▶ _WORK TASK_
Transcribe the full listing, keeping every word as it stands.

▶ _GIVEN INFORMATION_
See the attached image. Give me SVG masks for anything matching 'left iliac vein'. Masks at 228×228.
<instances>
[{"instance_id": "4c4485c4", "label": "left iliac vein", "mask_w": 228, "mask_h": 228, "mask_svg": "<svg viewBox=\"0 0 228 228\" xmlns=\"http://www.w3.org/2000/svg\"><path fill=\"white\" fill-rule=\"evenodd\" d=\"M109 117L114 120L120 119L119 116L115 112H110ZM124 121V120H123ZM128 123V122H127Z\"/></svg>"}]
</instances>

▶ _SOLUTION TO THIS EXERCISE_
See the attached image. Give me SVG masks for anything matching 'left iliac vein'. Masks at 228×228.
<instances>
[{"instance_id": "4c4485c4", "label": "left iliac vein", "mask_w": 228, "mask_h": 228, "mask_svg": "<svg viewBox=\"0 0 228 228\" xmlns=\"http://www.w3.org/2000/svg\"><path fill=\"white\" fill-rule=\"evenodd\" d=\"M109 117L114 120L120 119L119 116L115 112H110ZM124 121V120H123ZM128 123V122H127Z\"/></svg>"}]
</instances>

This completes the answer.